■ **What is needed**
From the entries below, gather every line containing the string "campanhas".

■ **Extracted records**
#####

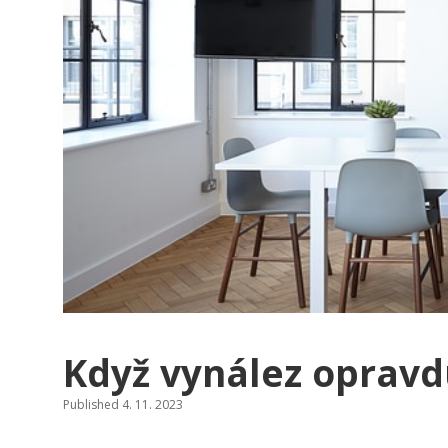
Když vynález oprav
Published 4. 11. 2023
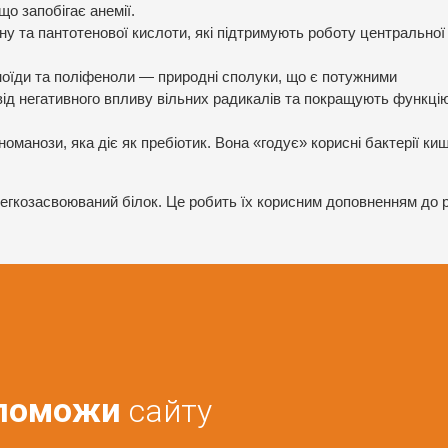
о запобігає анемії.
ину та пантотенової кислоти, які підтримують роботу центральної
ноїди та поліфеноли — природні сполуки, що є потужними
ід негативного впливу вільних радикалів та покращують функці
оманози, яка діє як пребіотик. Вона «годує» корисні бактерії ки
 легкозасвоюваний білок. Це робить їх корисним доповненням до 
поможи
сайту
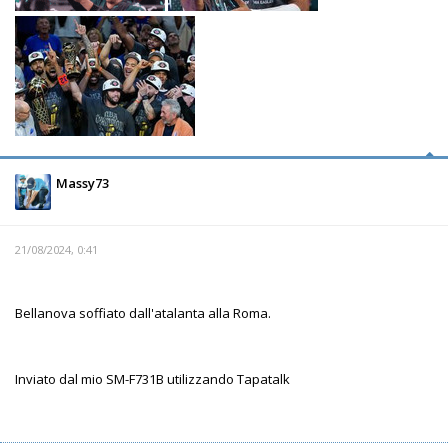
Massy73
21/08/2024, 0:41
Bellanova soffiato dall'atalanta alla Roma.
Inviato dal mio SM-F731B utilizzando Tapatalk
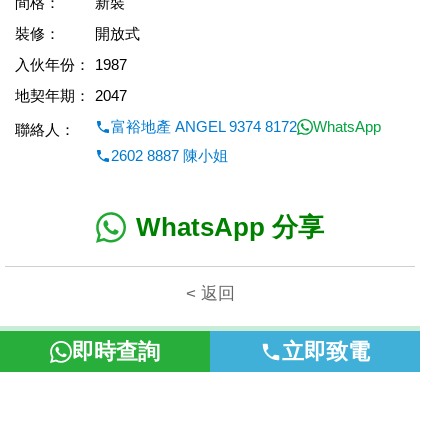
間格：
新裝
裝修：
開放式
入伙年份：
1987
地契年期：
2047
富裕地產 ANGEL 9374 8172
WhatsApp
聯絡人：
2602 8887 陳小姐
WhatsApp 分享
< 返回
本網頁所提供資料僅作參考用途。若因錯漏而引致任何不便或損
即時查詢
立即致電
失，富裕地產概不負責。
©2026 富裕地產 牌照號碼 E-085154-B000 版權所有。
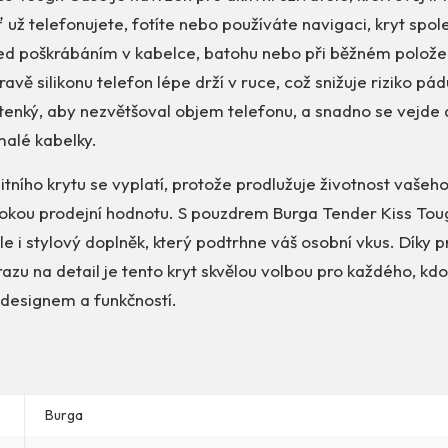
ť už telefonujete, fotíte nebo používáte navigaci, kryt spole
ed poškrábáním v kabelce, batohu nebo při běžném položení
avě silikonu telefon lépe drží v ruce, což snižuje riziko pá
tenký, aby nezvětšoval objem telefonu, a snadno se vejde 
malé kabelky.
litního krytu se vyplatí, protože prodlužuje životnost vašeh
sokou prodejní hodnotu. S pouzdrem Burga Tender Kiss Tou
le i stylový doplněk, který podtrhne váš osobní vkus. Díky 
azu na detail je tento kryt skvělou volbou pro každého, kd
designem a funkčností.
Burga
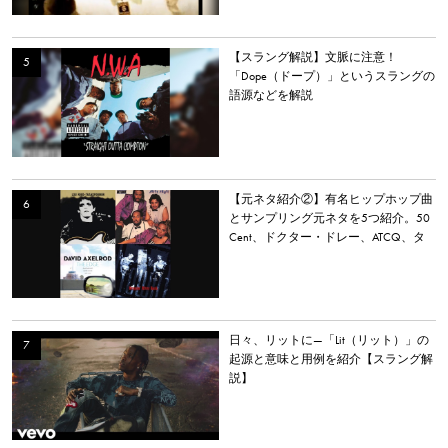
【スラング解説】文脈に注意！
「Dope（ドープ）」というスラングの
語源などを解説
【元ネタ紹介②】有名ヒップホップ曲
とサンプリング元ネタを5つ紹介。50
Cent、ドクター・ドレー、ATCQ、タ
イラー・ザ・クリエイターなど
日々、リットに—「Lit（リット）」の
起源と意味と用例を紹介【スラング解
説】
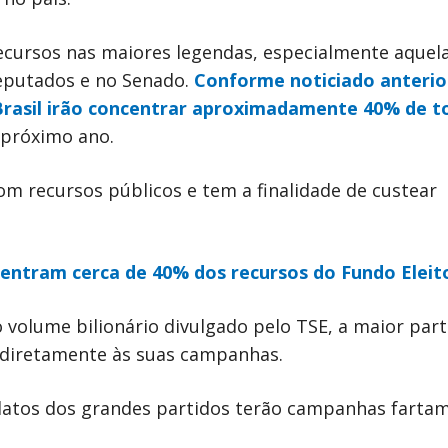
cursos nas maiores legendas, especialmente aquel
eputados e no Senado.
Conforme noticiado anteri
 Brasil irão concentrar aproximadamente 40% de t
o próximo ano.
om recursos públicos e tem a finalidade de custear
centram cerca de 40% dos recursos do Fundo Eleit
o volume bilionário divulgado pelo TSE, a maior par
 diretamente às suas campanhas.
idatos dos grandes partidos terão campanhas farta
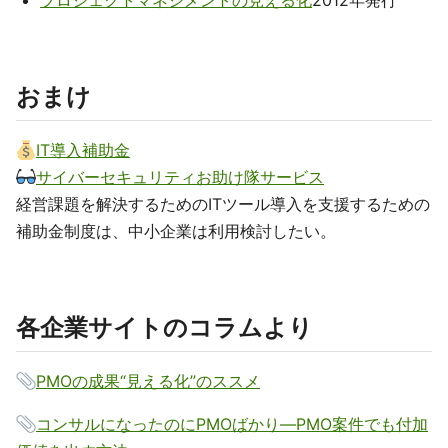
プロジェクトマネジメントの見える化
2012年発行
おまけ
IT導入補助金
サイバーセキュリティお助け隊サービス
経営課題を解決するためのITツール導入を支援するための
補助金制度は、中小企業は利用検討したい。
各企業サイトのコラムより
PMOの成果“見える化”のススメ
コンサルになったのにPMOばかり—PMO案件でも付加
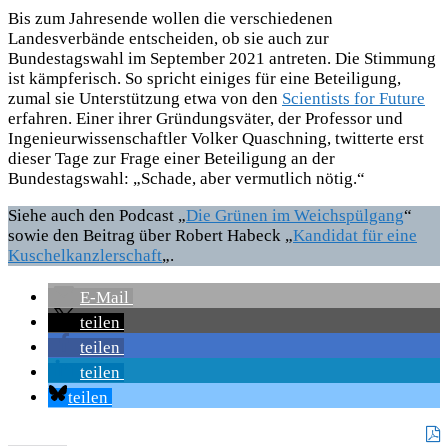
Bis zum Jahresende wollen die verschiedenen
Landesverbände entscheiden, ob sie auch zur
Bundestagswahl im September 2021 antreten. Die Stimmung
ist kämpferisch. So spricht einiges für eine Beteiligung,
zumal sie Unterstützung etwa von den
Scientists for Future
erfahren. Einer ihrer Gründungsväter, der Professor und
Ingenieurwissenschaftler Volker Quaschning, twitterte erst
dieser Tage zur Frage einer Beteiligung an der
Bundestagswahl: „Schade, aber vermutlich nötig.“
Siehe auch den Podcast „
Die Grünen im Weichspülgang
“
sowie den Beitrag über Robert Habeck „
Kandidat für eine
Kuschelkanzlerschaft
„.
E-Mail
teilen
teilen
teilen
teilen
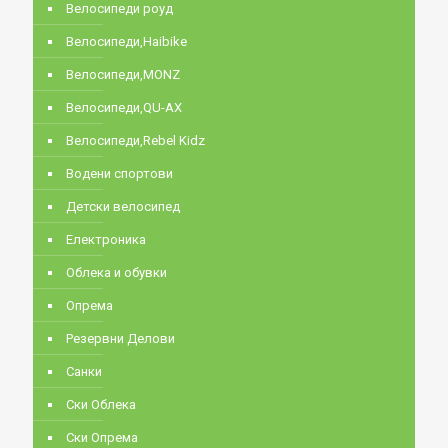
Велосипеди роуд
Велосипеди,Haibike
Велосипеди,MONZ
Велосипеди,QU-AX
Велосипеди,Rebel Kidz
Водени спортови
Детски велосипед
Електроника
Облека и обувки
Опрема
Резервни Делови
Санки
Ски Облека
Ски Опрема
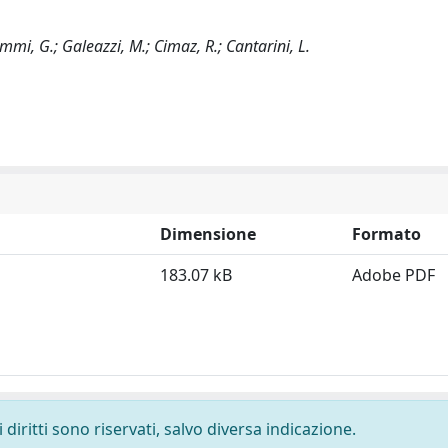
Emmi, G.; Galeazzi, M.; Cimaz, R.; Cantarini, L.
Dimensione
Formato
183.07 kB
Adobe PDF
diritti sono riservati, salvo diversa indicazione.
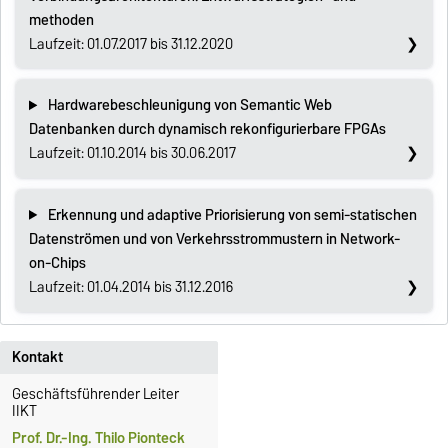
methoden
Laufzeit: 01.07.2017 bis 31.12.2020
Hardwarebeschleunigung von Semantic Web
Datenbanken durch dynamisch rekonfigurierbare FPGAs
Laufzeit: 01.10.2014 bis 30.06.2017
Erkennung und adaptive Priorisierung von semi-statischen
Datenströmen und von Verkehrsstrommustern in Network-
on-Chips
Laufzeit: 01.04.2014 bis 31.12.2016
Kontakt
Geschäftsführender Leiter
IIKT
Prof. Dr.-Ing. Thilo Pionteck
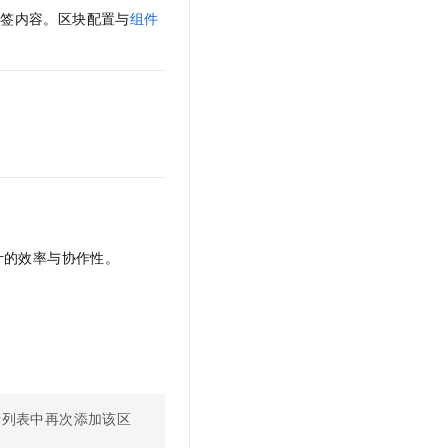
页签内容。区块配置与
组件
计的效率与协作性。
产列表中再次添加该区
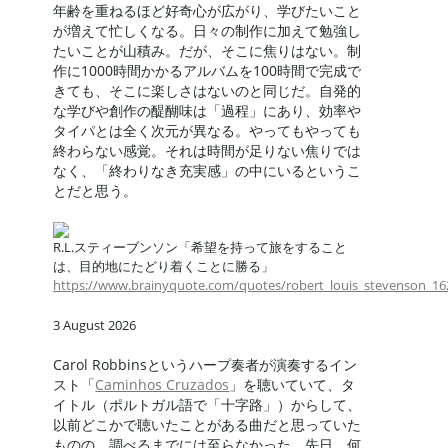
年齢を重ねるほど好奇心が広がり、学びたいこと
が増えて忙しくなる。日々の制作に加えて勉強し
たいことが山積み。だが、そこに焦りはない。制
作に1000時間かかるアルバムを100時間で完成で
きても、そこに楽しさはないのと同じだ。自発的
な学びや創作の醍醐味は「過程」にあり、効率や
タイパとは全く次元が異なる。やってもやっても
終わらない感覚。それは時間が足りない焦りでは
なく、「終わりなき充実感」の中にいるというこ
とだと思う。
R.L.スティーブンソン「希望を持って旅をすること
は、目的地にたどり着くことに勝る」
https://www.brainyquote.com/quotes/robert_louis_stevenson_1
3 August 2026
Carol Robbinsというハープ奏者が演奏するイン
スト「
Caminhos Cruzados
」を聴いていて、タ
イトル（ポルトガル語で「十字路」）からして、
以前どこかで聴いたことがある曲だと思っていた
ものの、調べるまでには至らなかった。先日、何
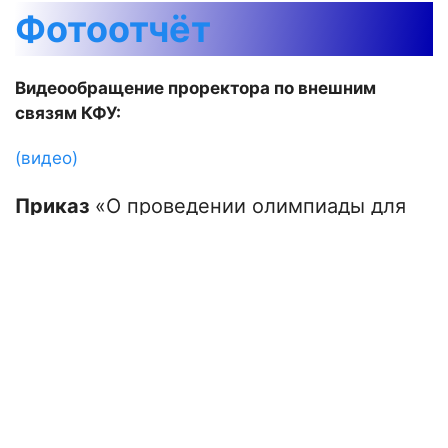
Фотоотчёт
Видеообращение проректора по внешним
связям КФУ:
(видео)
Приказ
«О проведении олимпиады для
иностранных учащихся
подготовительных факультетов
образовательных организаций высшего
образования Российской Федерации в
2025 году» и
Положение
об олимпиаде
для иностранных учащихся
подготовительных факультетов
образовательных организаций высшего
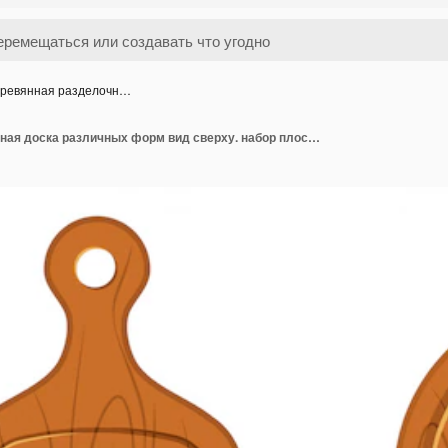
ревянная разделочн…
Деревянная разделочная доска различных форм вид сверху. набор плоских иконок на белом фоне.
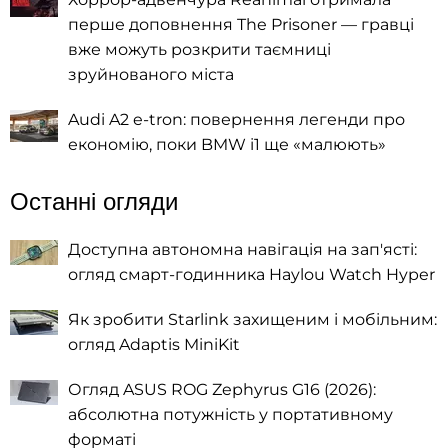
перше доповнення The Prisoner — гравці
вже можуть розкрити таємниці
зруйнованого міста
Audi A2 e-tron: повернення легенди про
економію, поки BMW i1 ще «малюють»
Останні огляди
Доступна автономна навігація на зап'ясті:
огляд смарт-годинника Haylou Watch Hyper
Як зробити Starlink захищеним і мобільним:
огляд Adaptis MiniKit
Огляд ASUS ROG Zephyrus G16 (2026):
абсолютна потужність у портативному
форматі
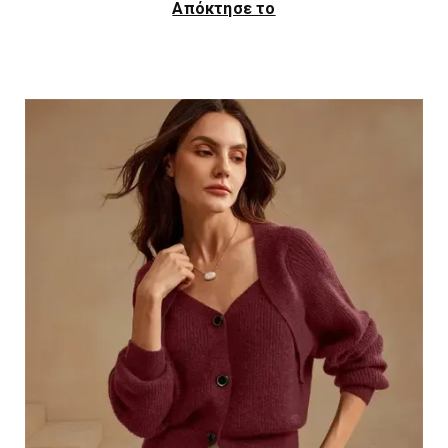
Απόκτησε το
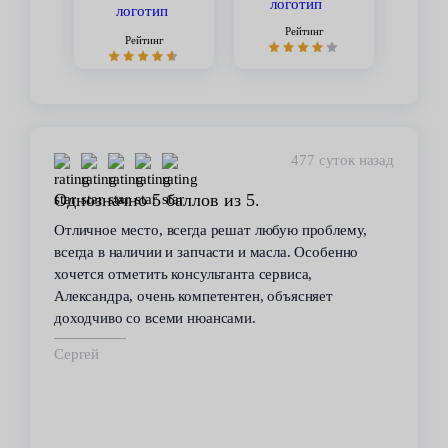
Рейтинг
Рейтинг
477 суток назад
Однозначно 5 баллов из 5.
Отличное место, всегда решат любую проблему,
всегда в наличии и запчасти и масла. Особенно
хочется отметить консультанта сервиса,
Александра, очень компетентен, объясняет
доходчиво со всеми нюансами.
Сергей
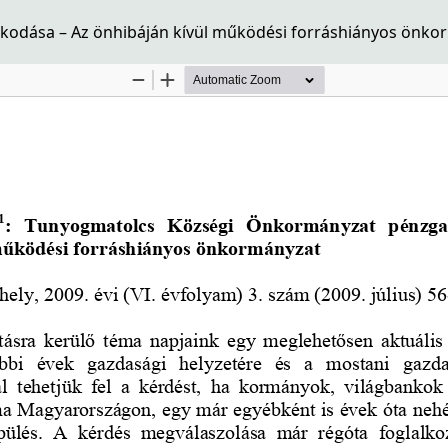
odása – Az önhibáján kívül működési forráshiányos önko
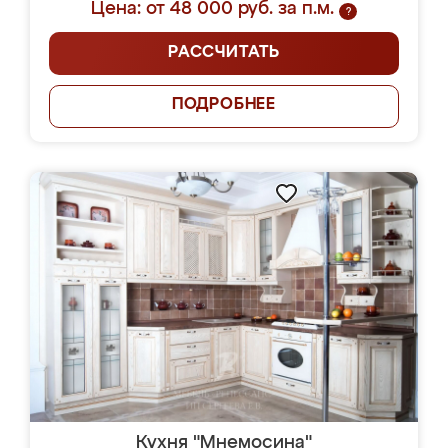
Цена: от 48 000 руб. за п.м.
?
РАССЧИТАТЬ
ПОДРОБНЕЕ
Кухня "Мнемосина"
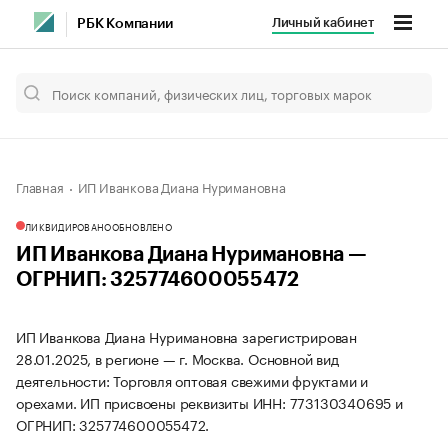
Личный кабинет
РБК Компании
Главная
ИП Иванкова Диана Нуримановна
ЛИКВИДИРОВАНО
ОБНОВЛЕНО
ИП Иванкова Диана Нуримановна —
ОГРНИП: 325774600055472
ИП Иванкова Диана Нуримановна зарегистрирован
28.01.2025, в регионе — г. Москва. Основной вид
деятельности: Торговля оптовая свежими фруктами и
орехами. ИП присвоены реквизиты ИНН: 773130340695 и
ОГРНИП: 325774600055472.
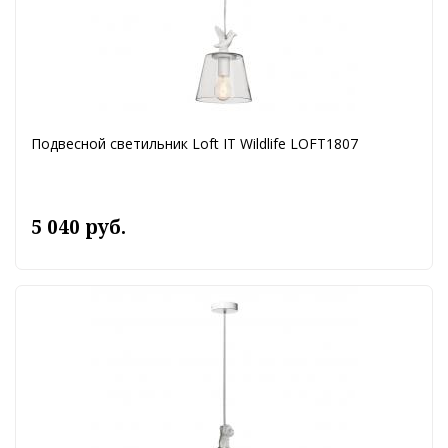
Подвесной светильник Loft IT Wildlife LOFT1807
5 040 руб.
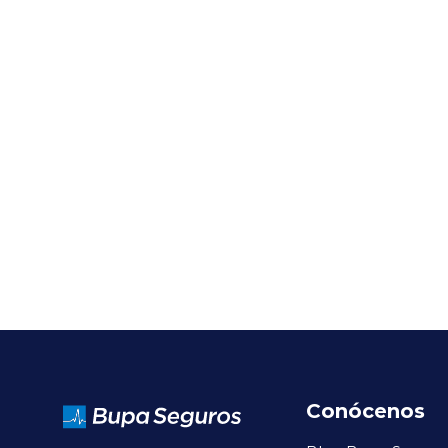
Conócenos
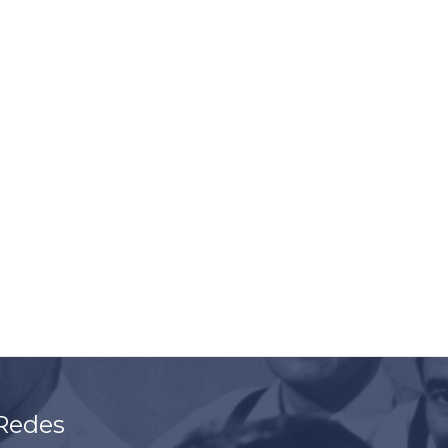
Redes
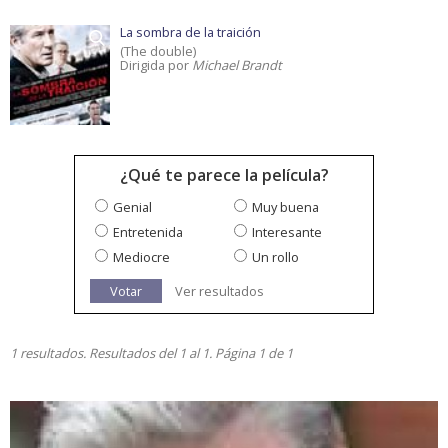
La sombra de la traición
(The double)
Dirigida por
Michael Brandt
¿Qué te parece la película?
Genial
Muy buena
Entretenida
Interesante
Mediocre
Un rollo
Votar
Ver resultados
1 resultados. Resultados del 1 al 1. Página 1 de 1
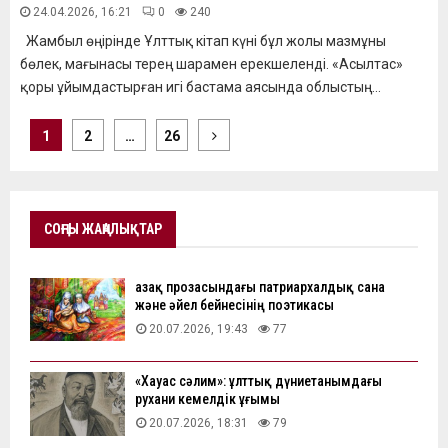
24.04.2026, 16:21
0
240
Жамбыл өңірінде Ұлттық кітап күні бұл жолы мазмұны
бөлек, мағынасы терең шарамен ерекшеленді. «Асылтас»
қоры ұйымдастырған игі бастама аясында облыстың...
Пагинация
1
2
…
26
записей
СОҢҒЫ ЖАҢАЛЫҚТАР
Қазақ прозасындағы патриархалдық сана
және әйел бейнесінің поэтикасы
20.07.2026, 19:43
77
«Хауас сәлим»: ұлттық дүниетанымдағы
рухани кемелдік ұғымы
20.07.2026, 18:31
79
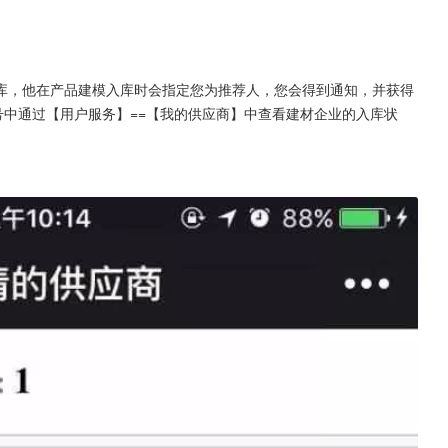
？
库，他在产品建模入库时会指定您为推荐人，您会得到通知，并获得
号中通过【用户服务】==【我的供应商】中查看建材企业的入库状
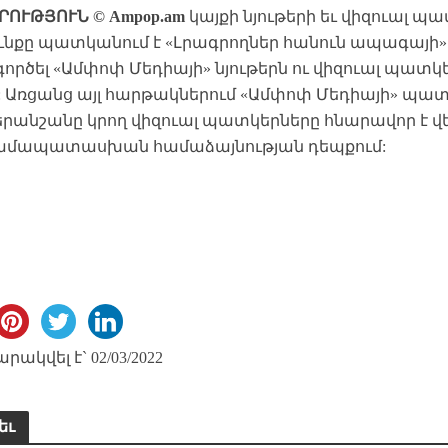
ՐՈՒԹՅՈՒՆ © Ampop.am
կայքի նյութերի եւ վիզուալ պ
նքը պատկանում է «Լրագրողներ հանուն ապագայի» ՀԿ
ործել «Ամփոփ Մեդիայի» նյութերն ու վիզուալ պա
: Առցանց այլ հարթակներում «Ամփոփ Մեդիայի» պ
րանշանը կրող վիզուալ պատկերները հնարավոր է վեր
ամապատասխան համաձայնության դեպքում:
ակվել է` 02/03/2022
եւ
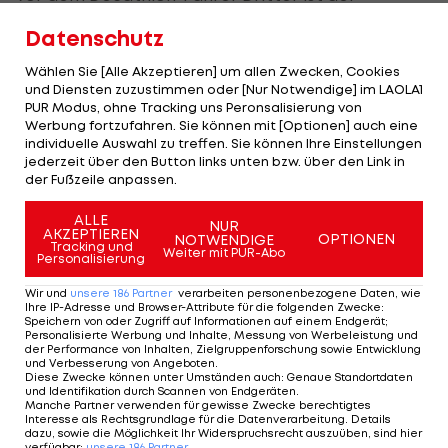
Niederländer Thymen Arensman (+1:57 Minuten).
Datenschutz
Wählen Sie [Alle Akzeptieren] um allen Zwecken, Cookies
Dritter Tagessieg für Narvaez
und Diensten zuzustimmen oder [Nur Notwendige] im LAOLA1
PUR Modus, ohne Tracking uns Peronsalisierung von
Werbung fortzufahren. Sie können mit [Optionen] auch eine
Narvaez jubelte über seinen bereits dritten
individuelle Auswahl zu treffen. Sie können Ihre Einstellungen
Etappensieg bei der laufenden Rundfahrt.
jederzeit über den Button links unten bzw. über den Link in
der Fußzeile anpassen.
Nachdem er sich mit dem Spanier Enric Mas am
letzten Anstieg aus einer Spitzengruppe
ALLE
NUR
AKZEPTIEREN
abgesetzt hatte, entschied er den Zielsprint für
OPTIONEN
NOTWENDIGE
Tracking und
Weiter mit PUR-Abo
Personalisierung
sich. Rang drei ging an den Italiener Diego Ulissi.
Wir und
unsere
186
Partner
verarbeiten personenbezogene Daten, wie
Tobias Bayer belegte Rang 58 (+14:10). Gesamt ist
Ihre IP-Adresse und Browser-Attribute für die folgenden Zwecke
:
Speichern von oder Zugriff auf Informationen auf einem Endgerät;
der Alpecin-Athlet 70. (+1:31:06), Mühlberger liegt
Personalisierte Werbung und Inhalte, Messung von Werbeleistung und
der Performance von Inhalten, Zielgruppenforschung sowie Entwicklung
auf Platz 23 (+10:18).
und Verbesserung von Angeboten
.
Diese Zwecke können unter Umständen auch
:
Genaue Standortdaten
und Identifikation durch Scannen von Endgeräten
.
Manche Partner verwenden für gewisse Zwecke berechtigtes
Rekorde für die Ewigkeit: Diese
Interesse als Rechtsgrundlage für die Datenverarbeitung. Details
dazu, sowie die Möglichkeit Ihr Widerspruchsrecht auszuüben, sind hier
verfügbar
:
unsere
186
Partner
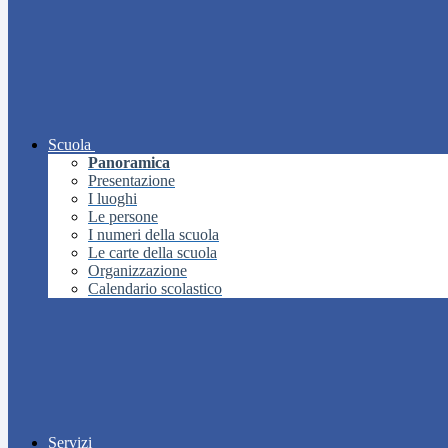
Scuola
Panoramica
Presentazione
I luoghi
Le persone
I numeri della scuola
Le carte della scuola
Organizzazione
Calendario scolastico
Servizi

#####

■ **Answer box**
 diretamente às suas campanhas.
idatos dos grandes partidos terão campanhas farta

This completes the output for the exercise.